An Invitation? [updated]

“Please attend our destruction of the World Trade Center on September 11, 2001. No RSVP needed, but looks of shock, disbelief and mourning are encouraged.”

Is that what Bush was waiting for? It must be because he said:

“There was nothing there that said, you know, ‘There’s an imminent attack,’ ” Bush said during a brief news conference with Egyptian President Hosni Mubarak. The Egyptian leader visited Bush’s Texas ranch to talk about the Middle East.

I don’t think 9/11 was the strictly the fault of the Bush administration, but I believe they did ignore a risk minimization strategy.

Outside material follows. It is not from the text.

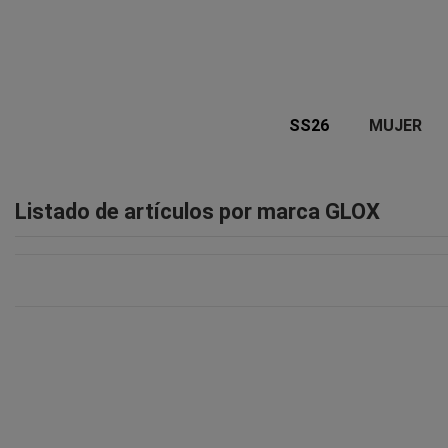
SS26
MUJER
Listado de artículos por marca GLOX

Bush’s quote is a perfect example of this. The Presidential Daily Briefing clearly said there was a threat of hijackings. Whether he felt it was imminent or not, tweaking our airline security procedures should have been a priority. It was not. Nor was the threat as unimaginable as this administration would have us believe. It seems that the order of the day with this administration was that an attack on America was not important to it. And that’s what makes me mad.

The President has been on a regular vacation since he took office. In fact, he was technically on vacation on 9/11 and went on vacation just after being presented with the PDB. Condi Rice’s testimony was an exercise in evasiveness.

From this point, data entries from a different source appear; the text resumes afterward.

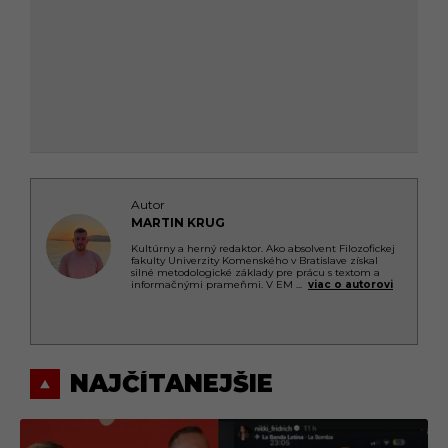
Autor
MARTIN KRUG
Kultúrny a herný redaktor. Ako absolvent Filozofickej
fakulty Univerzity Komenského v Bratislave získal
silné metodologické základy pre prácu s textom a
informačnými prameňmi. V EM
...
viac o autorovi
NAJČÍTANEJŠIE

This entire affair would be much less problematic if they had just come out said we got this memo, but believed that the overseas threat was more pressing because of the pattern involving the USS Cole, the embassy bombings in E. Africa, etc.. As a result they stepped up domestic surveillance and put threat reduction on a lower priority. It would have been a mea culpa but an understandable one. I actually think by admitting to mistakes early on, and explaining their reasoning, they would be in a much stronger position. Instead, they dissimulate and that makes me trust them less. Everything they say now sounds progressively more foolish and dishonest.

Update: Here’s a link to an op-ed from the Boston Globe that gives a better historical sense of what an invitation would look like. It correctly notes that Bush did not wait for a similar invitation to go into Iraq, and in fact Bush argued against waiting for such an invitation.